[Stored data]
-*-*-

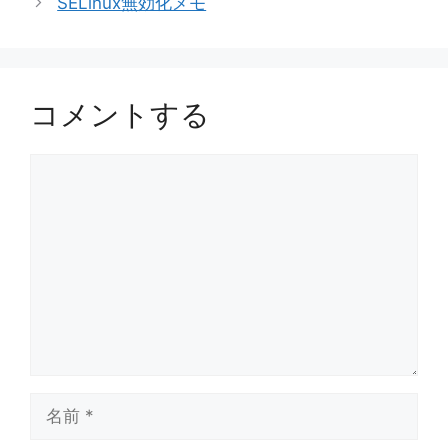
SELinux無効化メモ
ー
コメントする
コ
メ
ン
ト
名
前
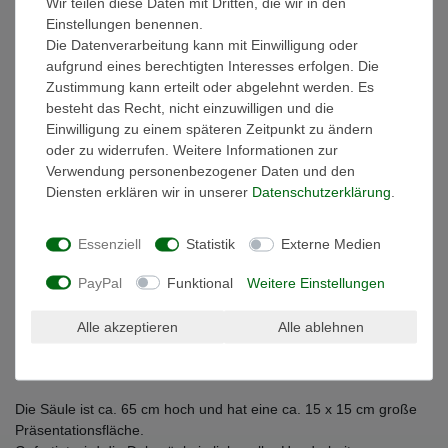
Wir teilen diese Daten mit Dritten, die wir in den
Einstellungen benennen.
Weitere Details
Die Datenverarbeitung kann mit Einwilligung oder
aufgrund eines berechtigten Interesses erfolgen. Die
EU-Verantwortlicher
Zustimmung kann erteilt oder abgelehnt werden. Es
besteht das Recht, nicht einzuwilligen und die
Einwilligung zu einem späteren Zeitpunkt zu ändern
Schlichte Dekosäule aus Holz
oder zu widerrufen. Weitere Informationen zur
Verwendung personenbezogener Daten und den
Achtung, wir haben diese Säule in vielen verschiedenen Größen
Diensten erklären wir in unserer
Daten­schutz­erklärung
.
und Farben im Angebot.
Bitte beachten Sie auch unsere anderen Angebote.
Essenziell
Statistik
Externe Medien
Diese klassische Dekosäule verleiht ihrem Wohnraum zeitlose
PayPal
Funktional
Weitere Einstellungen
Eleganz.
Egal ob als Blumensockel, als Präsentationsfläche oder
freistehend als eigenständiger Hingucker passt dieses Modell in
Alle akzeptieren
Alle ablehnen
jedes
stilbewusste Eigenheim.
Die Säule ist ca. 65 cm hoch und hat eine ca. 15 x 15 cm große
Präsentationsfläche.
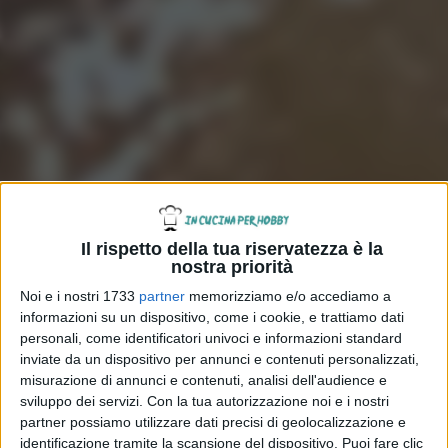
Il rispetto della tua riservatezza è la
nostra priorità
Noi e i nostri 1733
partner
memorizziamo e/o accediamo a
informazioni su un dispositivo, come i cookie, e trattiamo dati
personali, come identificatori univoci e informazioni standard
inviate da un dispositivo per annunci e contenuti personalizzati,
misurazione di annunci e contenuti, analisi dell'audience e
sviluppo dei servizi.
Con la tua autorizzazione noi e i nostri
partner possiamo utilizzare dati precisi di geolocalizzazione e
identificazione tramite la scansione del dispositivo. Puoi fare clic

-*-*-

- TASK PROMPT
Copy out every line from the records that has the word "kann".

- OUTPUT BELOW
Die Datenverarbeitung kann mit Einwilligung oder
Zustimmung kann erteilt oder abgelehnt werden. Es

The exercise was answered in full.